## EXERCISE DIRECTIONS
Go over the data and keep only the lines that include "Čína".

## INPUT MATERIAL
--- START ---

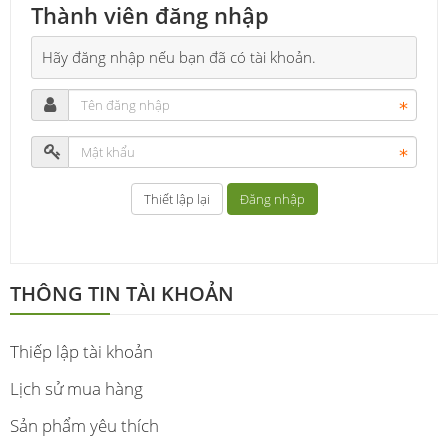
Thành viên đăng nhập
Hãy đăng nhập nếu bạn đã có tài khoản.
Đăng nhập
THÔNG TIN TÀI KHOẢN
Thiếp lập tài khoản
Lịch sử mua hàng
Sản phẩm yêu thích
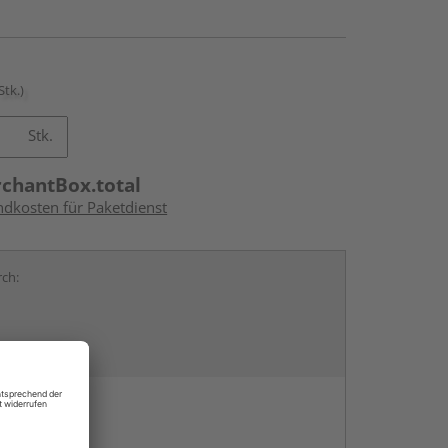
Stk.)
Stk.
rchantBox.total
ndkosten für Paketdienst
rch:
en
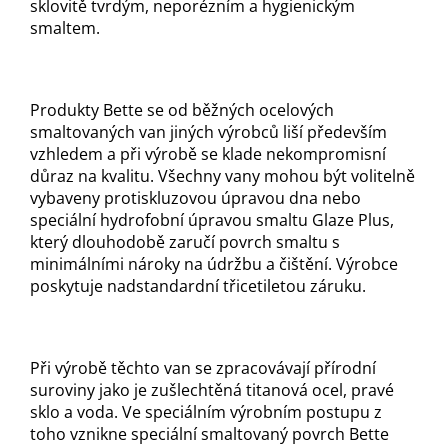
sklovitě tvrdým, neporézním a hygienickým
smaltem.
Produkty Bette se od běžných ocelových
smaltovaných van jiných výrobců liší především
vzhledem a při výrobě se klade nekompromisní
důraz na kvalitu. Všechny vany mohou být volitelně
vybaveny protiskluzovou úpravou dna nebo
speciální hydrofobní úpravou smaltu Glaze Plus,
který dlouhodobě zaručí povrch smaltu s
minimálními nároky na údržbu a čištění. Výrobce
poskytuje nadstandardní třicetiletou záruku.
Při výrobě těchto van se zpracovávají přírodní
suroviny jako je zušlechtěná titanová ocel, pravé
sklo a voda. Ve speciálním výrobním postupu z
toho vznikne speciální smaltovaný povrch Bette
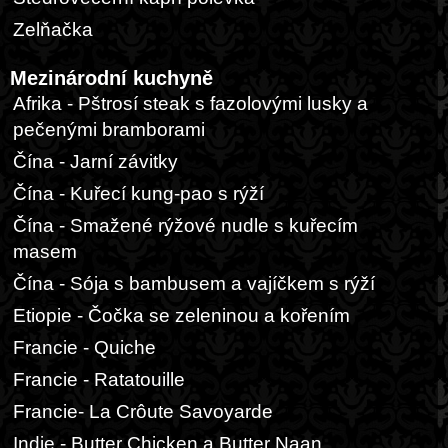
Zelňačka
Mezinárodní kuchyně
Afrika - Pštrosí steak s fazolovými lusky a
pečenými bramborami
Čína - Jarní závitky
Čína - Kuřecí kung-pao s rýží
Čína - Smažené rýžové nudle s kuřecím
masem
Čína - Sója s bambusem a vajíčkem s rýží
Etiopie - Čočka se zeleninou a kořením
Francie - Quiche
Francie - Ratatouille
Francie- La Crôute Savoyarde
Indie - Butter Chicken a Butter Naan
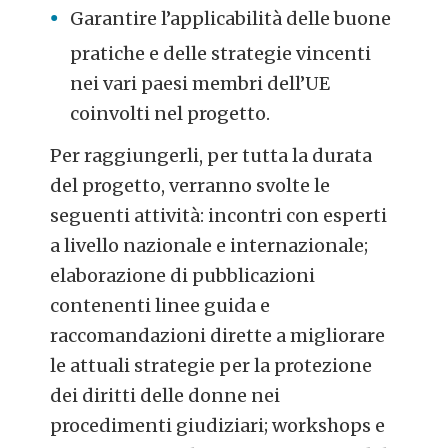
Garantire l’applicabilità delle buone
pratiche e delle strategie vincenti
nei vari paesi membri dell’UE
coinvolti nel progetto.
Per raggiungerli, per tutta la durata
del progetto, verranno svolte le
seguenti attività: incontri con esperti
a livello nazionale e internazionale;
elaborazione di pubblicazioni
contenenti linee guida e
raccomandazioni dirette a migliorare
le attuali strategie per la protezione
dei diritti delle donne nei
procedimenti giudiziari; workshops e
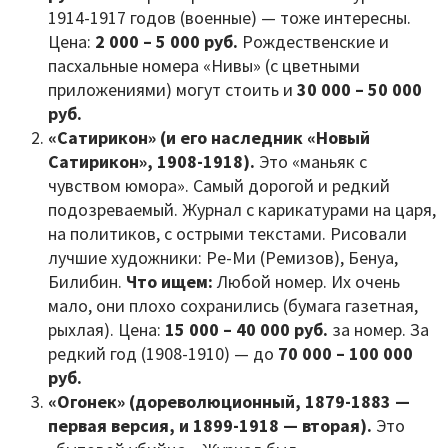
1914-1917 годов (военные) — тоже интересны.
Цена:
2 000 – 5 000 руб.
Рождественские и
пасхальные номера «Нивы» (с цветными
приложениями) могут стоить и
30 000 – 50 000
руб.
«Сатирикон» (и его наследник «Новый
Сатирикон», 1908-1918).
Это «маньяк с
чувством юмора». Самый дорогой и редкий
подозреваемый. Журнал с карикатурами на царя,
на политиков, с острыми текстами. Рисовали
лучшие художники: Ре-Ми (Ремизов), Бенуа,
Билибин.
Что ищем:
Любой номер. Их очень
мало, они плохо сохранились (бумага газетная,
рыхлая). Цена:
15 000 – 40 000 руб.
за номер. За
редкий год (1908-1910) — до
70 000 – 100 000
руб.
«Огонек» (дореволюционный, 1879-1883 —
первая версия, и 1899-1918 — вторая).
Это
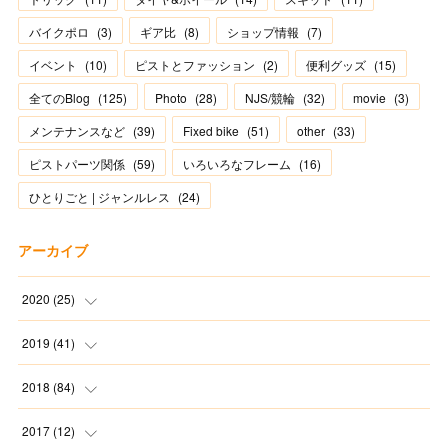
バイクポロ
(
3
)
ギア比
(
8
)
ショップ情報
(
7
)
イベント
(
10
)
ピストとファッション
(
2
)
便利グッズ
(
15
)
全てのBlog
(
125
)
Photo
(
28
)
NJS/競輪
(
32
)
movie
(
3
)
メンテナンスなど
(
39
)
Fixed bike
(
51
)
other
(
33
)
ピストパーツ関係
(
59
)
いろいろなフレーム
(
16
)
ひとりごと | ジャンルレス
(
24
)
アーカイブ
2020
(
25
)
(
1
)
2019
(
41
)
(
2
)
(
1
)
2018
(
84
)
(
2
)
(
3
)
(
1
)
2017
(
12
)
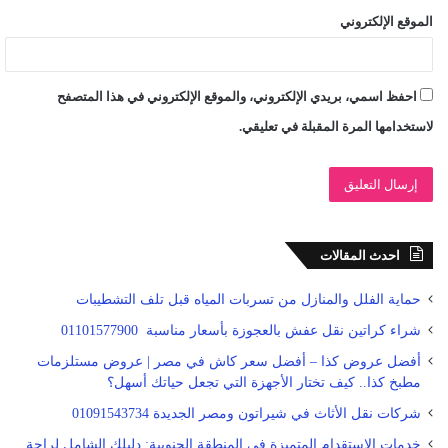
الموقع الإلكتروني
احفظ اسمي، بريدي الإلكتروني، والموقع الإلكتروني في هذا المتصفح
لاستخدامها المرة المقبلة في تعليقي.
احدث المقالات
حماية الفلل والمنازل من تسربات المياه قبل تلف التشطيبات
شراء كراتين نقل عفش بالعجوزة بأسعار مناسبة 01101577900
أفضل عروض كذا – أفضل سعر كاش في مصر | عروض مستلزمات
مطبخ كذا.. كيف تختار الأجهزة التي تجعل حياتك أسهل؟
شركات نقل الأثاث في شيراتون ومصر الجديدة 01091543734
خدمات الاستقدام المتميزة في المنطقة الجنوبية: دليلك الشامل لراحة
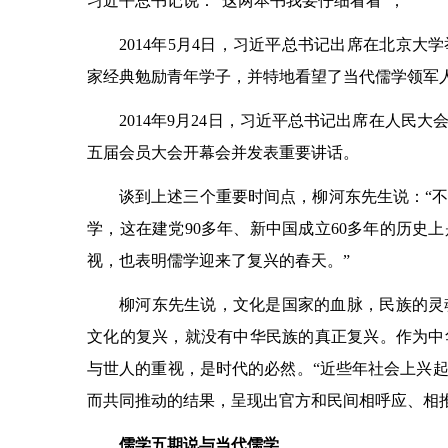
习近平总书记说：“这两本书我要仔细看看”；
2014年5月4日，习近平总书记出席在北京
家经典勉励青年学子，并特地看望了当代儒学领军
2014年9月24日，习近平总书记出席在人民
五届会员大会开幕会并发表重要讲话。
谈到上述三个重要时间点，柳河东先生说：“
学，这在建党90多年、新中国成立60多年的历史
视，也表明儒学迎来了复兴的春天。”
柳河东先生说，文化是国家的血脉，民族的灵
文化的复兴，就没有中华民族的真正复兴。作为中
与世人的重视，是时代的必然。“近些年社会上兴
而共同推动的结果，呈现出官方和民间相呼应、相
儒学五期说与当代儒学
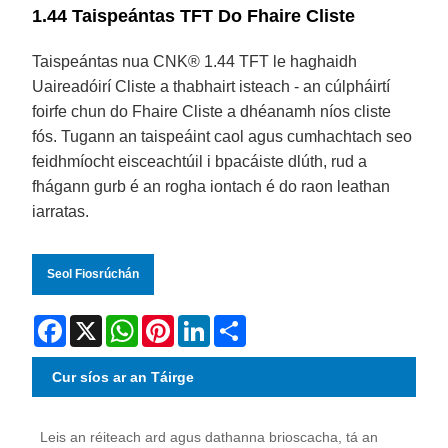
1.44 Taispeántas TFT Do Fhaire Cliste
Taispeántas nua CNK® 1.44 TFT le haghaidh
Uaireadóirí Cliste a thabhairt isteach - an cúlpháirtí
foirfe chun do Fhaire Cliste a dhéanamh níos cliste
fós. Tugann an taispeáint caol agus cumhachtach seo
feidhmíocht eisceachtúil i bpacáiste dlúth, rud a
fhágann gurb é an rogha iontach é do raon leathan
iarratas.
Seol Fiosrúchán
Facebook
X
WhatsApp
Pinterest
LinkedIn
Share
Cur síos ar an Táirge
Leis an réiteach ard agus dathanna brioscacha, tá an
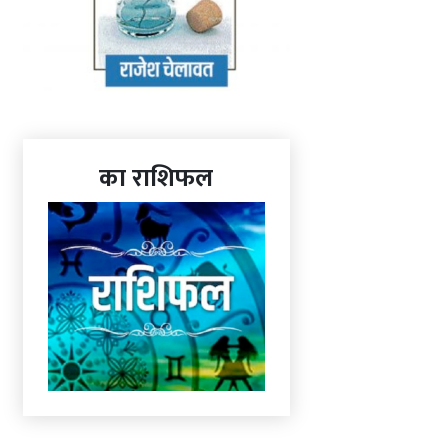
का राशिफल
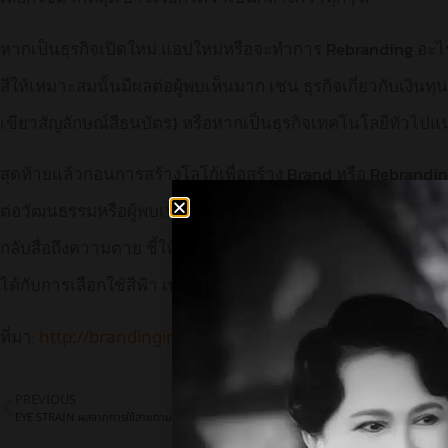
หากเป็นธุรกิจเปิดใหม่ แอปใหม่หรือจะทำการ Rebranding อะ
สีให้เหมาะสมนั้นมีผลต่อผู้พบเห็นมาก เช่น ธุรกิจเกี่ยวกับเงินทุ
เขียวสัญลักษณ์สีธนบัตร) หรือหากเป็นธุรกิจเทคโนโลยีทั่วไป
สุดท้ายแล้วก่อนการสร้างโลโก้เพื่อสร้าง Brand หรือ Rebrand
ต่อวัฒนธรรมหรือผู้พบเห็นอย่างไร อย่างในประเทศสหรัฐอเมริก
กลับสื่อถึงความตาย ชี้ให้เห็นว่าแต่ละกลุ่มเป้าหมายอาจมีความค
ได้กับการเลือกใช้สีฟ้า เพราะการสื่ออารมณ์ของสีนี้ต่อผู้พบเห
ที่มา:
http://brandinginasia.com/blue-popular-color-app-
PREVIOUS
EYE STRAIN ผลจากการใช้สายตามากเกินไป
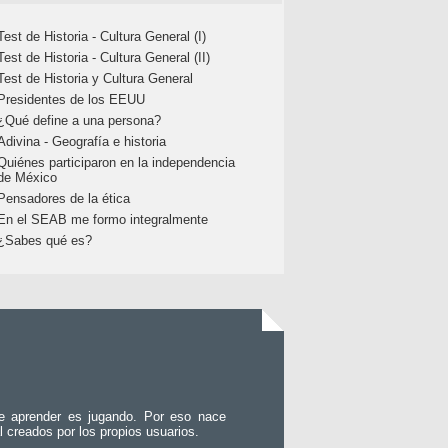
Test de Historia - Cultura General (I)
Test de Historia - Cultura General (II)
Test de Historia y Cultura General
Presidentes de los EEUU
¿Qué define a una persona?
Adivina - Geografía e historia
Quiénes participaron en la independencia
de México
Pensadores de la ética
En el SEAB me formo integralmente
¿Sabes qué es?
e aprender es jugando. Por eso nace
l creados por los propios usuarios.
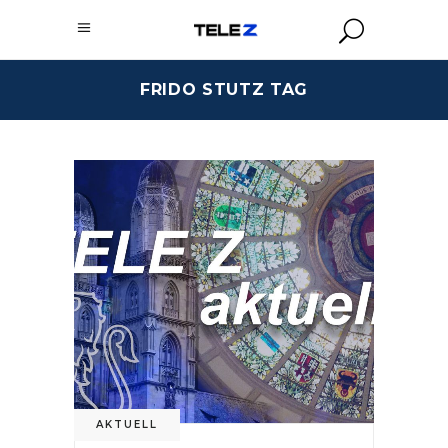
FRIDO STUTZ TAG
AKTUELL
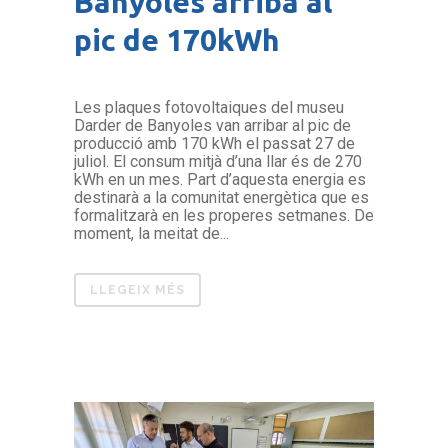
Banyoles arriba al
pic de 170kWh
Les plaques fotovoltaiques del museu
Darder de Banyoles van arribar al pic de
producció amb 170 kWh el passat 27 de
juliol. El consum mitjà d’una llar és de 270
kWh en un mes. Part d’aquesta energia es
destinarà a la comunitat energètica que es
formalitzarà en les properes setmanes. De
moment, la meitat de...
LLEGEIX MÉS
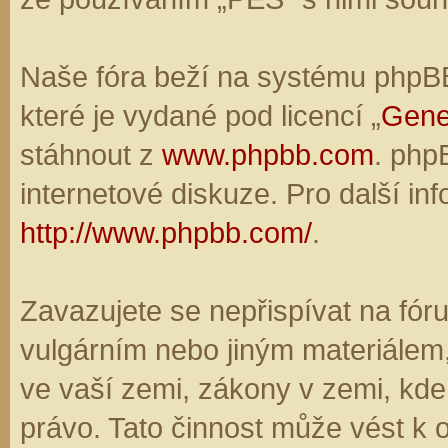
Naše fóra beží na systému phpBB,
které je vydané pod licencí „
Gene
stáhnout z
www.phpbb.com
. php
internetové diskuze. Pro další in
http://www.phpbb.com/
.
Zavazujete se nepřispívat na fó
vulgárním nebo jiným materiálem,
ve vaší zemi, zákony v zemi, kde
právo. Tato činnost může vést k 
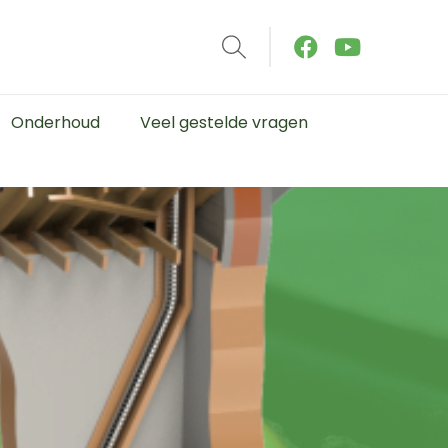
Onderhoud
Veel gestelde vragen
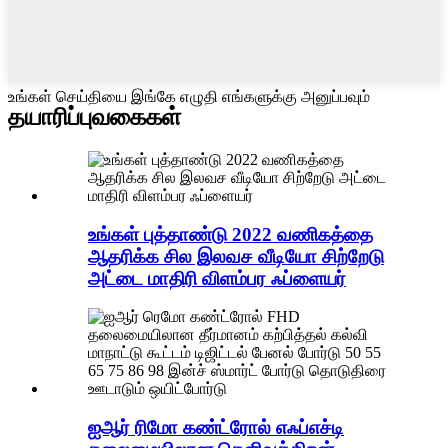
உங்கள் செய்தியை இங்கே எழுதி எங்களுக்கு அனுப்பவும்
தயாரிப்பு
வகைகள்
உங்கள் புத்தாண்டு 2022 வணிகத்தை
ஆதரிக்க சில இலவச வீடியோ சிற்றேடு
அட்டை மாதிரி விளம்பர ஃப்ளையர்
ஐஆர் ரிமோ கண்ட்ரோல் எஃப்எச்டி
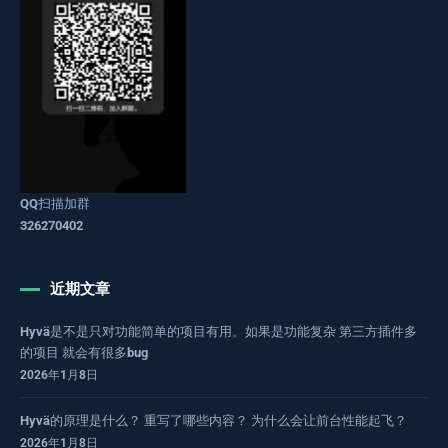
QQ扫描加群
326270402
近期文章
Hyvä是不是只对功能简单的项目有用。如果是功能复杂 第三方插件多
的项目 就会有很多bug
2026年1月8日
Hyvä的原理是什么？ 重写了哪些内容？ 为什么会让前台性能起飞？
2026年1月8日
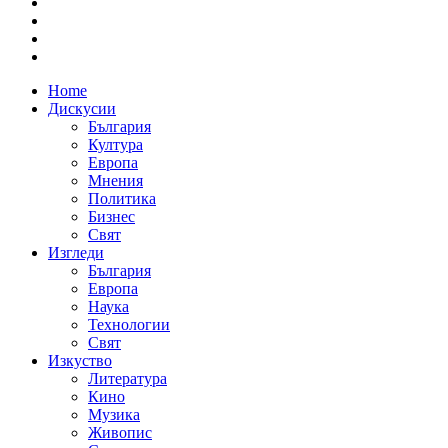
Home
Дискусии
България
Култура
Европа
Мнения
Политика
Бизнес
Свят
Изгледи
България
Европа
Наука
Технологии
Свят
Изкуство
Литература
Кино
Музика
Живопис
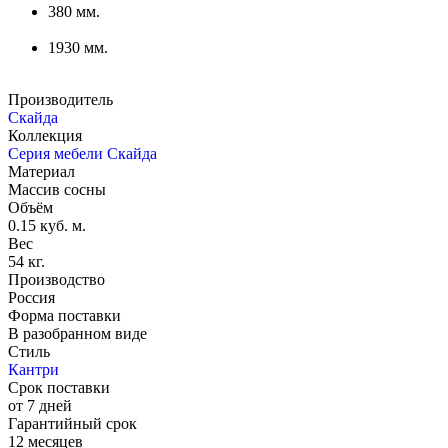
380 мм.
1930 мм.
Производитель
Скайда
Коллекция
Серия мебели Скайда
Материал
Массив сосны
Объём
0.15 куб. м.
Вес
54 кг.
Производство
Россия
Форма поставки
В разобранном виде
Стиль
Кантри
Срок поставки
от 7 дней
Гарантийный срок
12 месяцев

--- END ---

## YOUR SOLUTION
Čína - Jarní závitky
Čína - Kuřecí kung-pao s rýží
Čína - Smažené rýžové nudle s kuřecím
Čína - Sója s bambusem a vajíčkem s rýží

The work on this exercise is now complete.